Too Hot Not to Note: The Future of Housing Finance

  • On: 08/18/2010 01:23:49
  • In: Economy
  • ALG Editor’s Note: In the following oped from the Wall Street Journal featured yesterday, former Fannie Mae chief credit officer Edward Pinto makes the case against an explicit government guarantee of government mortgage giants Fannie Mae and Freddie Mac:

    The Future of Housing Finance

    By Edward Pinto

    Today the Obama administration will begin a discussion on how to overhaul our nationalized housing finance system. Moderated by Treasury Secretary Timothy Geithner and Shaun Donovan, secretary of the Department of Housing and Urban Development (HUD), the “Conference on the Future of Housing Finance” seeks answers to what went wrong in the U.S. housing market. This promises to be the next big domestic policy debate—one that could mold housing finance for a generation or more. But the early signs of where policy makers might be headed are not promising.

    A consensus is building around a three-part grand bargain:

    • An explicit federal guarantee of a large portion of the mortgage-backed securities created to finance American’s home mortgages;
    • A tax on these securities to fund low-income housing initiatives; and
    • A requirement that issuers of securities meet affordable housing mandates.
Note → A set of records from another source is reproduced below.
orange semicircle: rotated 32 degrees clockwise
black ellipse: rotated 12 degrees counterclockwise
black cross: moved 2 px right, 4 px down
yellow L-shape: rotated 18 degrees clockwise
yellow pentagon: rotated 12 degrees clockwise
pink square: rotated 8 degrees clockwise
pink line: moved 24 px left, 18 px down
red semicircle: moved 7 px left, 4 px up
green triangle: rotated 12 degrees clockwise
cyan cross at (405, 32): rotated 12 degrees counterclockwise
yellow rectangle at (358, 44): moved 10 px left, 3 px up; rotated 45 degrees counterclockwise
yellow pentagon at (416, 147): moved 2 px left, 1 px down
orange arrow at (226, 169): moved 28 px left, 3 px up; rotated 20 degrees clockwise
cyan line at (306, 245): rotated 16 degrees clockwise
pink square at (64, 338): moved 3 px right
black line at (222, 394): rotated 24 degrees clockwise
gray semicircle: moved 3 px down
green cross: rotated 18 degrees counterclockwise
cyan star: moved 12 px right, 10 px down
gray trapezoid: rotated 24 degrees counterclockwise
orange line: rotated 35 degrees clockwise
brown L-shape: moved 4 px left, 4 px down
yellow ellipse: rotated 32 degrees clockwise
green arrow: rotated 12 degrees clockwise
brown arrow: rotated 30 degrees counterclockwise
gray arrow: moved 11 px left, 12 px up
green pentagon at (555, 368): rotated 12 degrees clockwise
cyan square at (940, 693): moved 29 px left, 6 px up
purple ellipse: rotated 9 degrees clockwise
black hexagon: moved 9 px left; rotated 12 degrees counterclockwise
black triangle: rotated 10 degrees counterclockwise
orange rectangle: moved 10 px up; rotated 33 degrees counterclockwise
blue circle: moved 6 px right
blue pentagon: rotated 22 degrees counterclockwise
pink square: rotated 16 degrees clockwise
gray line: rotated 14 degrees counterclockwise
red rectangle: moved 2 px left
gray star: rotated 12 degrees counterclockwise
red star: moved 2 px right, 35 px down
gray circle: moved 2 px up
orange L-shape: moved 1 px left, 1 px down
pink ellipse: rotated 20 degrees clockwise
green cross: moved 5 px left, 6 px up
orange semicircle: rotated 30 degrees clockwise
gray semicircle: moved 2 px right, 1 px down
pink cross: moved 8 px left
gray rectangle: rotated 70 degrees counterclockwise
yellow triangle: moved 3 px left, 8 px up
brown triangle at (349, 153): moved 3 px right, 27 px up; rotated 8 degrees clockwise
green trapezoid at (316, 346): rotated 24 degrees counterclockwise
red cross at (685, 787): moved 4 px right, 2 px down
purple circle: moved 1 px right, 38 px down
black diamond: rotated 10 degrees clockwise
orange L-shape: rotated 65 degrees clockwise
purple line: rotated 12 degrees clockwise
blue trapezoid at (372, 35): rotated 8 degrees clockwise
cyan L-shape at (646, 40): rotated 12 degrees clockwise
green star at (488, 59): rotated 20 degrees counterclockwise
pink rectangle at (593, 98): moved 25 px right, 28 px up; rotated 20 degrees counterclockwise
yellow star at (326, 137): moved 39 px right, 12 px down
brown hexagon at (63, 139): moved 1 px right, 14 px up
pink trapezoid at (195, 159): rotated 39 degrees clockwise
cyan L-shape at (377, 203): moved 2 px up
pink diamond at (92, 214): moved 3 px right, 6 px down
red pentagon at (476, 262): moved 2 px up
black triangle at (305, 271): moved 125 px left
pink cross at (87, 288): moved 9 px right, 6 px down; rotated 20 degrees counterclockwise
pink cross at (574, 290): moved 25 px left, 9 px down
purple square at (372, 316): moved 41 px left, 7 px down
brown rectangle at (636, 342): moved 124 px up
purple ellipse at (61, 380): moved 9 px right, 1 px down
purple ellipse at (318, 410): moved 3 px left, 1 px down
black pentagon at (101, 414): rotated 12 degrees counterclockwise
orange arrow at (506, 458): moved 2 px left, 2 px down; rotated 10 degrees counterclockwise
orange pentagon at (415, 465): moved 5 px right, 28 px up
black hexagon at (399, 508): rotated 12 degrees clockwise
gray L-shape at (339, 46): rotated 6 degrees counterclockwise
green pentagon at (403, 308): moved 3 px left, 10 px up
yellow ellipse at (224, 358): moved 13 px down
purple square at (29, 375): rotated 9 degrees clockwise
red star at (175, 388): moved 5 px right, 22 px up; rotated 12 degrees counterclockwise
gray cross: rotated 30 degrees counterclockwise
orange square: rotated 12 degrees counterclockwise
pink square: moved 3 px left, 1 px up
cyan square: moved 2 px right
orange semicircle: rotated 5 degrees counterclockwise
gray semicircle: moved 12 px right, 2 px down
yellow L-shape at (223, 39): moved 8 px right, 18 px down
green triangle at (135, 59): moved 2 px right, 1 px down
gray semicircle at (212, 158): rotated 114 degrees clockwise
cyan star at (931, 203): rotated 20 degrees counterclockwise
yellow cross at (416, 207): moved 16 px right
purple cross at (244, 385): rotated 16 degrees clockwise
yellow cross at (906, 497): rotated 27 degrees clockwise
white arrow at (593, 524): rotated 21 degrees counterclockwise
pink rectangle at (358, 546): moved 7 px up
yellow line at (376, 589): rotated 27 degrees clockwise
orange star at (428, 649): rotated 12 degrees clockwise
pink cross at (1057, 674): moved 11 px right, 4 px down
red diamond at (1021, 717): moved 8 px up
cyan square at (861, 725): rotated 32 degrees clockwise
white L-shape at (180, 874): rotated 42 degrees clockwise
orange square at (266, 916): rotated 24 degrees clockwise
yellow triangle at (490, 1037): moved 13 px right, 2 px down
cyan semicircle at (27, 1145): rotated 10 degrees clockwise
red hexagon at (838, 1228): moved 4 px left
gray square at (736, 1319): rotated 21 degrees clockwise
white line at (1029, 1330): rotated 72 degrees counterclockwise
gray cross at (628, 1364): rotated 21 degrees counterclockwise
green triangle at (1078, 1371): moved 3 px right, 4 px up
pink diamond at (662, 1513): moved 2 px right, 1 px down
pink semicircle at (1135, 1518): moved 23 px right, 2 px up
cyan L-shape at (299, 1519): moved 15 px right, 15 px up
    This is a dead end for two reasons. First, while supporters of an explicit federal guarantee tell us it will never be called upon, Americans have read this book before and know how it ends.

    The second is much less well known but equally deadly: the central role in the recent real estate collapse that was played by the federal affordable housing policy created by Congress and implemented since the 1990s by HUD and banking regulators.